Comprehensive Analysis of the Relative Dispersion of Droplet-Size Distributions and Their Relationships to Key Physical Fog Processes Under Different Aerosol Conditions and Evolutionary Stages

The relative dispersion of cloud and fog droplets has significant impacts on aerosol indirect effects, radiative transfer, and microphysical processes. However, previous studies have been mostly concerned with clouds, with limited studies on fog, particularly those that examine the combined influences of all key physical processes and their roles during fog evolution. As such, this study aims to conduct a comprehensive investigation by examining the relationships between relative dispersion and other microphysical variables, as well as the underlying microphysical and dynamic processes, based on field fog campaigns in polluted and clean conditions. In polluted fog, droplet concentrations are higher, leading to smaller droplets and increased dispersion. The correlation between dispersion and droplet volume-mean radius is positive in the polluted fog, but shifts to negative in clean fog. We attribute the difference to various microphysical processes like aerosol activation, condensation, collision-coalescence, and entrainment-mixing. In polluted fog, high aerosol concentrations, low supersaturations, and strong turbulence (entrainment-mixing) provide suitable conditions for the simultaneous occurrence of droplet condensation and aerosol activation, resulting in a positive correlation between dispersion and volume-mean radius, especially during the fog formation stage.

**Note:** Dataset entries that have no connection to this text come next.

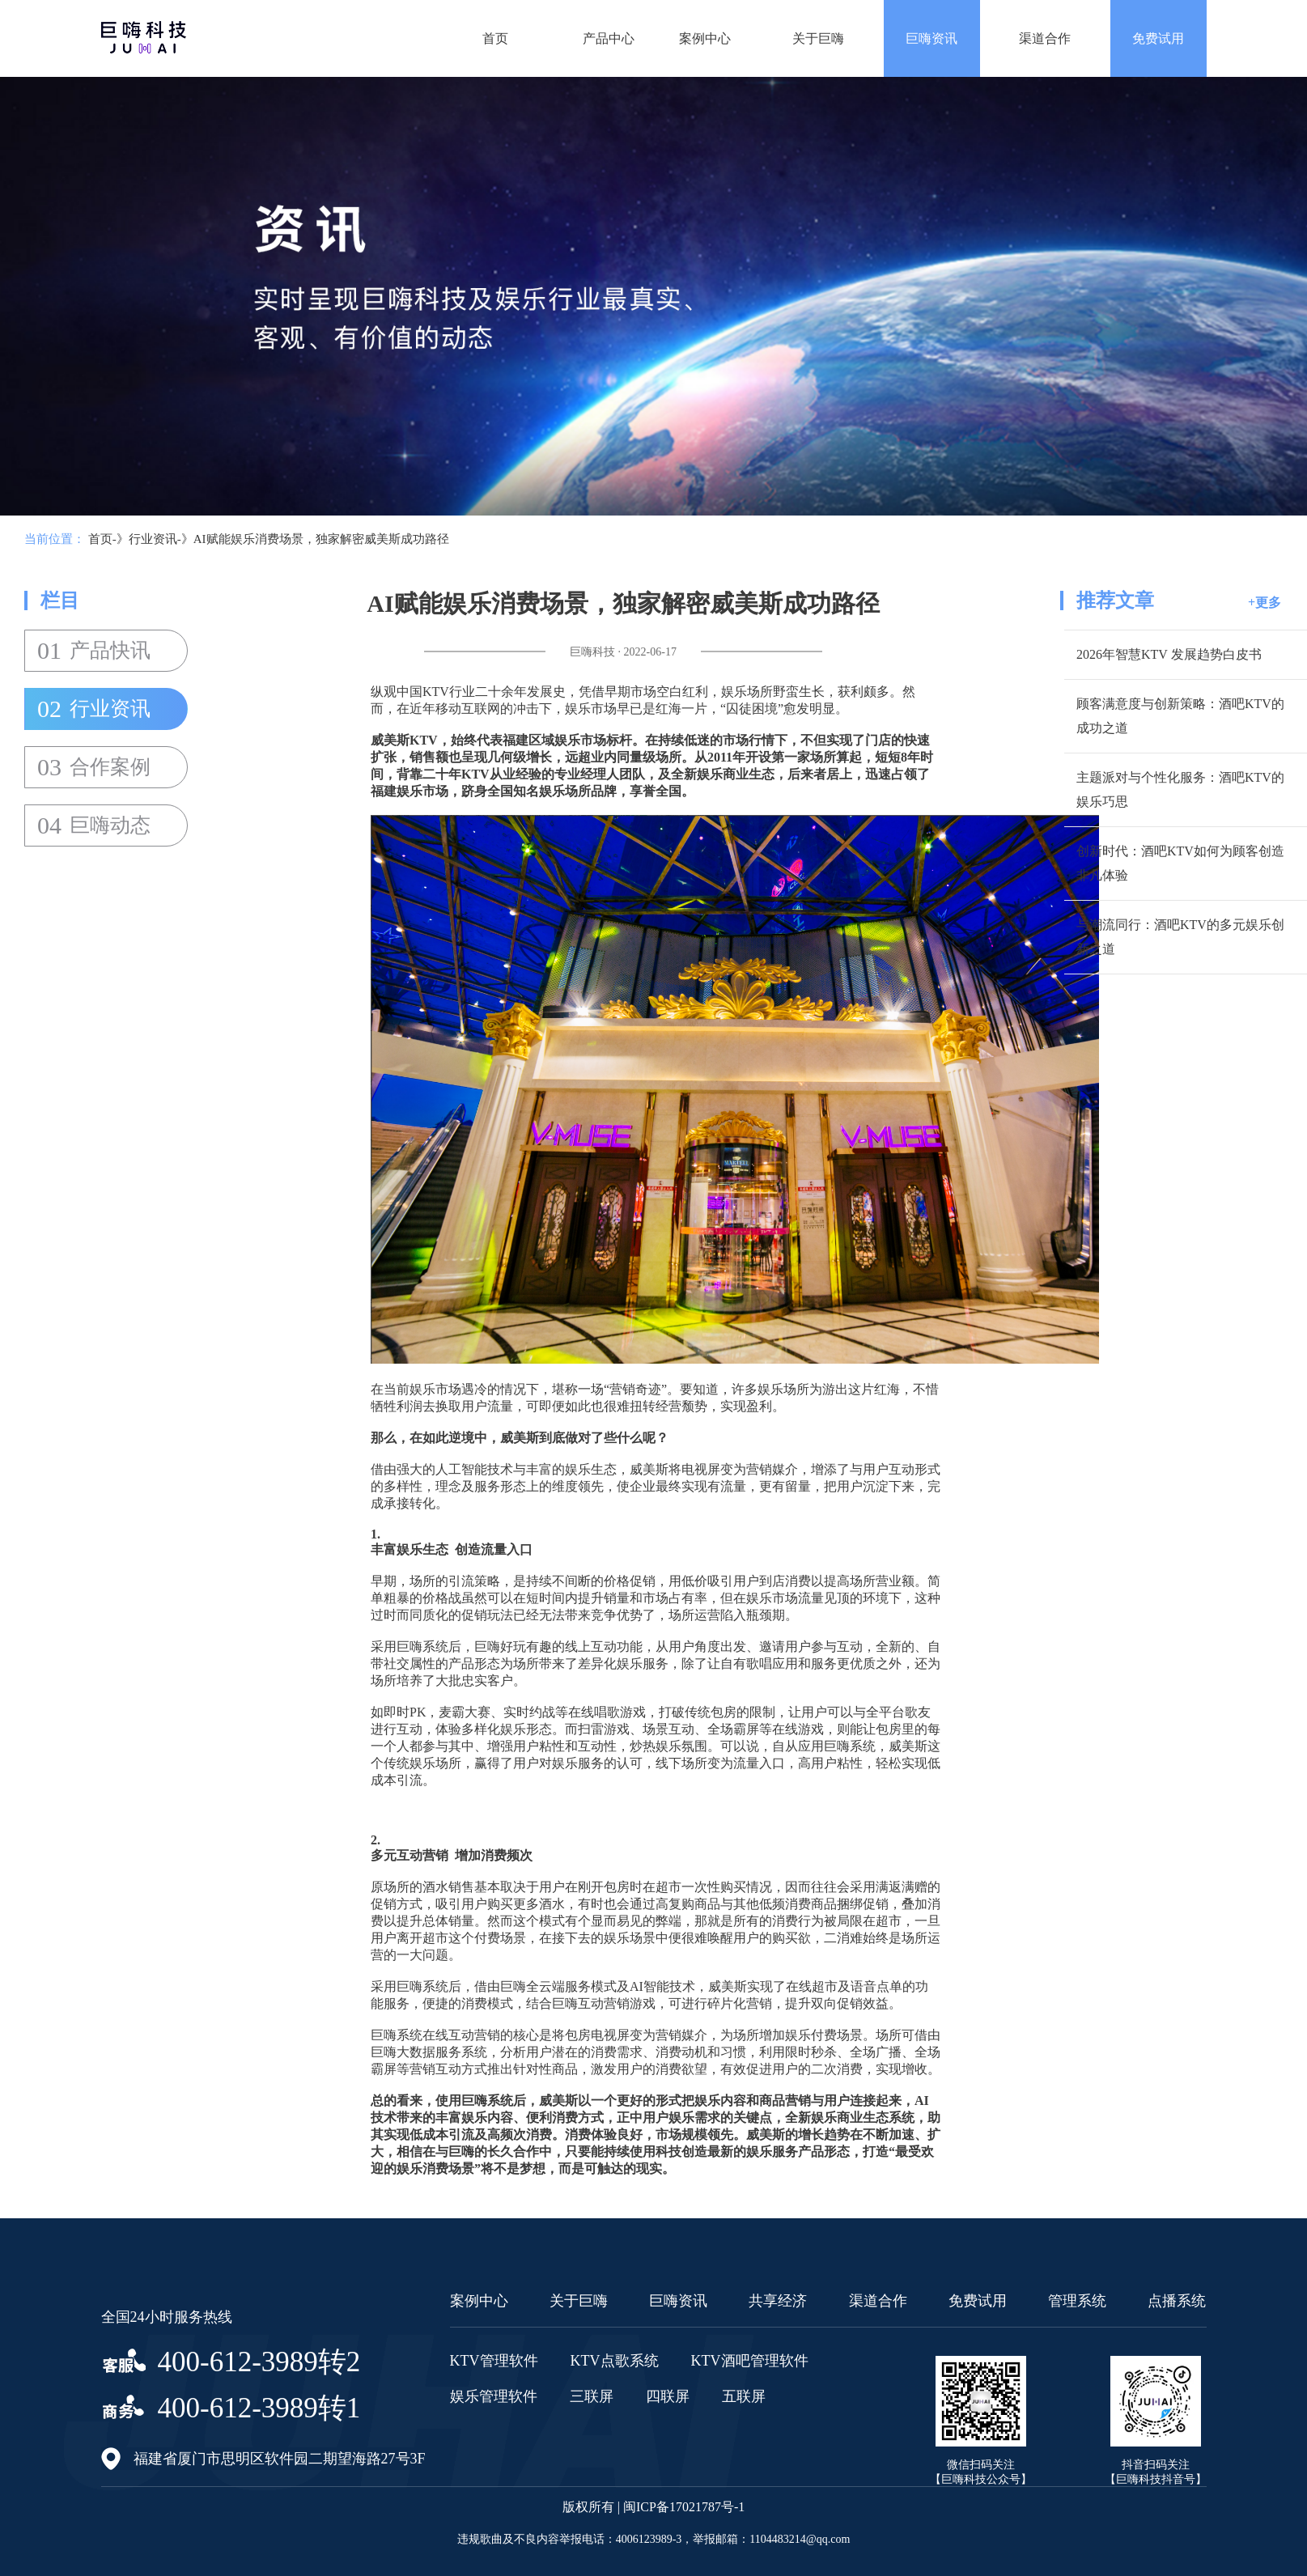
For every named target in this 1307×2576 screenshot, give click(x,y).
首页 (495, 38)
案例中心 (705, 38)
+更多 (1264, 602)
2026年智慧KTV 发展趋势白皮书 (1169, 654)
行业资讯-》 (161, 539)
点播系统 (1177, 2301)
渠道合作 (1045, 38)
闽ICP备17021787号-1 (684, 2507)
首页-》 (108, 539)
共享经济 (778, 2301)
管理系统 (1077, 2301)
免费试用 (1158, 38)
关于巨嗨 (818, 38)
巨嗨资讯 (931, 38)
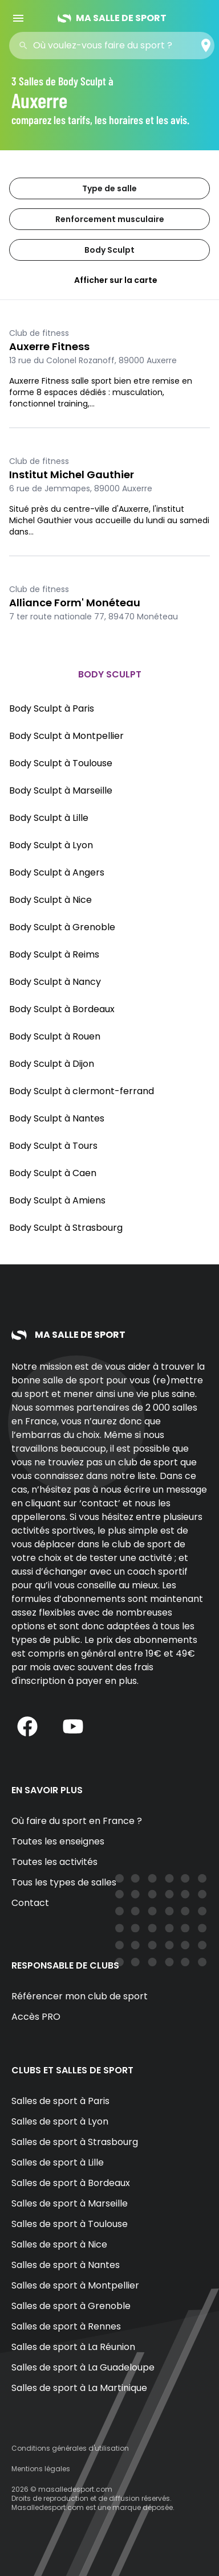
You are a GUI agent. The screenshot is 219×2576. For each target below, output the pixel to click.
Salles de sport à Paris (60, 2100)
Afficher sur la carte (109, 280)
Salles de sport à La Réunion (73, 2346)
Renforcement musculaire (109, 219)
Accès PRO (35, 2016)
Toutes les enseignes (57, 1841)
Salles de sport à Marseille (69, 2203)
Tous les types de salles (63, 1882)
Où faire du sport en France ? (76, 1820)
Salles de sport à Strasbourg (74, 2141)
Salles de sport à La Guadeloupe (83, 2367)
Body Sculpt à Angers (56, 872)
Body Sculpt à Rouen (54, 1036)
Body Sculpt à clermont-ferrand (81, 1091)
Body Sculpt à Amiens (57, 1200)
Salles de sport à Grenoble (71, 2305)
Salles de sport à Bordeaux (70, 2182)
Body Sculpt (109, 250)
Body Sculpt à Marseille (60, 790)
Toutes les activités (54, 1861)
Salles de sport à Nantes (65, 2264)
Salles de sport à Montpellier (75, 2285)
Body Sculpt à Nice (50, 899)
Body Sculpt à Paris (51, 708)
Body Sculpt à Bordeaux (62, 1009)
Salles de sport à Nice (59, 2244)
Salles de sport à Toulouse (69, 2223)
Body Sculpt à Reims (54, 954)
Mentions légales (40, 2469)
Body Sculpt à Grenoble (62, 927)
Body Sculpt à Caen (52, 1173)
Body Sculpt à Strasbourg (66, 1227)
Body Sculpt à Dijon (51, 1063)
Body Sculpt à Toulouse (60, 763)
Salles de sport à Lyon (59, 2121)
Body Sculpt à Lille (48, 817)
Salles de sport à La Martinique (79, 2387)
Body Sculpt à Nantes (56, 1118)
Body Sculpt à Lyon (51, 845)
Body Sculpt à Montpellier (66, 735)
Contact (30, 1902)
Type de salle (109, 188)
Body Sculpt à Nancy (55, 981)
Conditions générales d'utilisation (70, 2448)
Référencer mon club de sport (79, 1996)
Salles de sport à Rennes (66, 2326)
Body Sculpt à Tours (53, 1145)
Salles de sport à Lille (57, 2162)
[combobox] (115, 45)
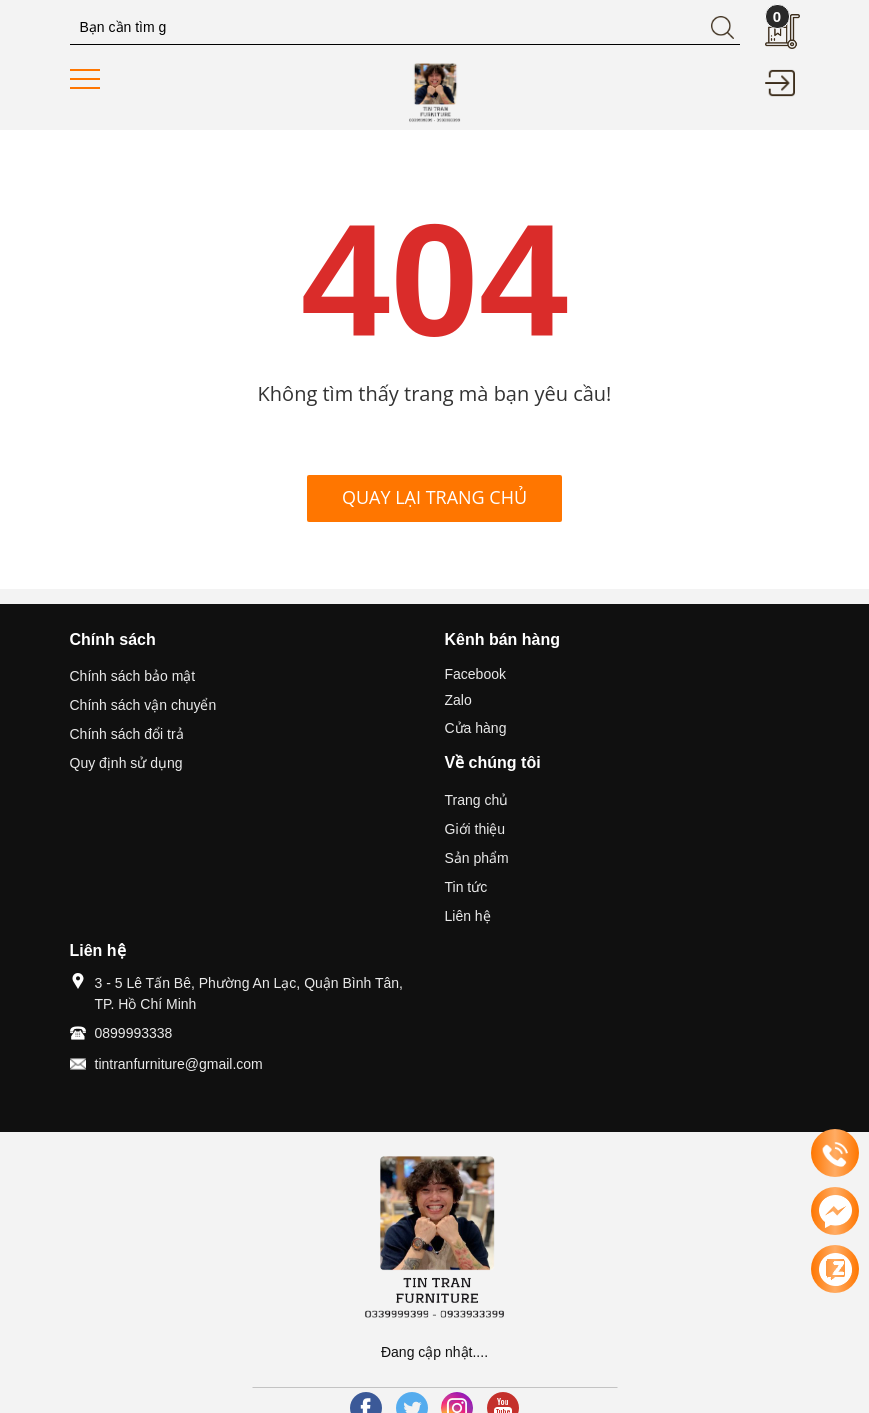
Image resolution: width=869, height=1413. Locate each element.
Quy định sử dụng (126, 763)
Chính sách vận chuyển (143, 705)
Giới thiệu (475, 829)
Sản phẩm (477, 858)
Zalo (458, 700)
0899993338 (134, 1033)
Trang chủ (477, 800)
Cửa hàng (476, 728)
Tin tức (466, 887)
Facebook (475, 674)
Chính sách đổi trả (127, 734)
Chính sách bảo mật (133, 676)
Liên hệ (468, 916)
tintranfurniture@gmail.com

In contrast, during the mature stage in clean fog, condensation is dominant with weak aerosol activation leading to a negative correlation between relative dispersion and volume-mean radius. The collision-coalescence process is more active in the mature stage, increasing radii and leading to the negative correlation between dispersion and volume-mean radius. This result sheds new light on understanding the relative dispersion and mechanisms in fog under different aerosol backgrounds.